Parses data stored in file.
"""
with open(filepath, "r") as content:
data = content.read()
result = self._parser(data)
return result
AST and rewriting
So yeah \o/ but it’s not really useful. We need to create an AST to represent the data and to be able to rewrite it into LaTeX code.
Basic Node class
First step first: we need a Node class. Here’s a really basic one:
class Node:
"""
Really really basic Node Class
Takes into parameter either a list of children
or a single child
"""
def __init__(self, children=None):
self.pretty = "Basic Node"
if not children:
self.children = []
elif hasattr(children, "__len__"):
self.children = children
else:
self.children = [children]
def __str__(self):
return "Node"
def __repr__(self):
return self.pretty
Creating the required nodes and writing rewrite()
Here’s the interesting part: we need to think about how we want to implement the rewrite() functions in every node we define. It needs to produce valid LaTeX (and, if possible, human-readable LaTeX).

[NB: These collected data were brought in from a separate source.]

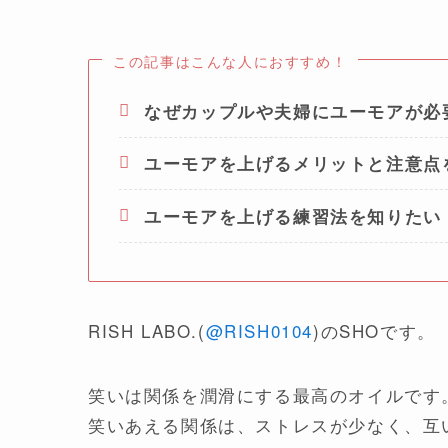
この記事はこんな人におすすめ！
なぜカップルや夫婦にユーモアが必
ユーモアを上げるメリットと注意点
ユーモアを上げる練習法を知りたい
RISH LABO.(
@RISH0104
)のSHOです。
笑いは関係を潤滑にする最高のオイルです
笑いあえる関係は、ストレスが少なく、互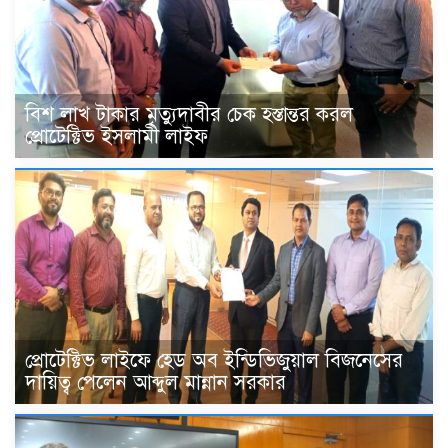
বিশ লাখ টাকার মৃত্যুদাবীর চেক হস্তান্তর করল
প্রোটেক্টিভ ইসলামী লাইফ
প্রোটেক্টিভ লাইফে হেড অব ইন্ডিভিজুয়াল বিজনেসের
দায়িত্ব পেলেন আব্দুল মান্নান সরকার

Here’s how I implemented it (you need to know how the grammar environment in the syntax package of LaTeX work):
class RelevantDataNode(Node):
"""
A node that contains all grammar rules.
"""
pretty = "Relevant Data"
def rewrite(self):
code = "\\documentclass{article}\n"
code += "\\usepackage{syntax}\n"
code += "\\begin{document}\n"
code += "\\begin{grammar}\n"
previous_left = "S"
for child in self.children:
if child.left_member() == previous_left:
code += child.rewrite_end()
else:
previous_left = child.left_member()
code += child.rewrite_full()
code += "\\end{grammar}\n\\end{document}\n"
return code
class GrammarRuleNode(Node):
"""
A node that contains a grammer rule.
"""
pretty = "Grammar Rule"
def left_member(self):
return self.children.strip("'").strip('"').split(" ")[0]
def rewrite_full(self):
data = self.children.strip("'").strip('"').split(" ")

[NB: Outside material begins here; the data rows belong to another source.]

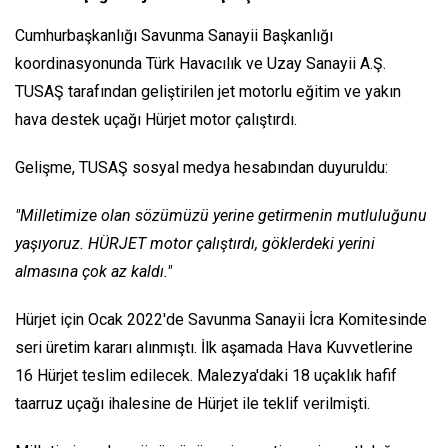
Cumhurbaşkanlığı Savunma Sanayii Başkanlığı
koordinasyonunda Türk Havacılık ve Uzay Sanayii A.Ş.
TUSAŞ tarafından geliştirilen jet motorlu eğitim ve yakın
hava destek uçağı Hürjet motor çalıştırdı.
Gelişme, TUSAŞ sosyal medya hesabından duyuruldu:
"Milletimize olan sözümüzü yerine getirmenin mutluluğunu
yaşıyoruz. HÜRJET motor çalıştırdı, göklerdeki yerini
almasına çok az kaldı."
Hürjet için Ocak 2022'de Savunma Sanayii İcra Komitesinde
seri üretim kararı alınmıştı. İlk aşamada Hava Kuvvetlerine
16 Hürjet teslim edilecek. Malezya'daki 18 uçaklık hafif
taarruz uçağı ihalesine de Hürjet ile teklif verilmişti.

if data[0].isupper() and data[0] != "S'":
code = '\n\n "%s" ::=' % data[0]
else:
code = '\n\n <%s> ::= ' % data[0]
for child in data[2:]:
if child.isupper():
code += ' "%s"' % child
else:
code += " <%s>" % child
code += "\n"
return code
def rewrite_end(self):
data = self.children.strip("'").strip('"').split(" ")
code = " \\alt"
for child in data[2:]:
if child.isupper():
code += ' "%s"' % child
else:
code += " <%s>" % child
code += "\n"
return code
Back to the parser!
At the beginnig we need to import the AST file:
import ast as AST
Then, we need to redefine some p_
functions in order to create the AST:
@staticmethod
def p_relevantdata(p):
"""RelevantData : DataLines"""
p[0] = AST.RelevantDataNode(p[1])
@staticmethod
def p_grammarrule(p):
"""DataLine : LPAREN GRAMMARRULE RPAREN"""
# Let's discard the parenthesis, we don't need those
p[0] = AST.GrammarRuleNode(p[2])
Let’s make it work!
In your ipython call:
import myyacc
parser = myyacc.MyParser()
ast = parser.parse_file("/tmp/parsetab.py")
code = ast.rewrite()
with open("/tmp/grammar.tex", "w") as grammar:
grammar.write(code)
And then compile your grammar.tex
file and see if you have the correct output!